- Given data
BEGIN

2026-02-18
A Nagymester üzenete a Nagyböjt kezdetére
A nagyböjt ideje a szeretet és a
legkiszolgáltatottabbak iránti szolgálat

END

- Requirement
Please repeat the material above, word for word and in full.

- Solution below
2026-02-18
A Nagymester üzenete a Nagyböjt kezdetére
A nagyböjt ideje a szeretet és a
legkiszolgáltatottabbak iránti szolgálat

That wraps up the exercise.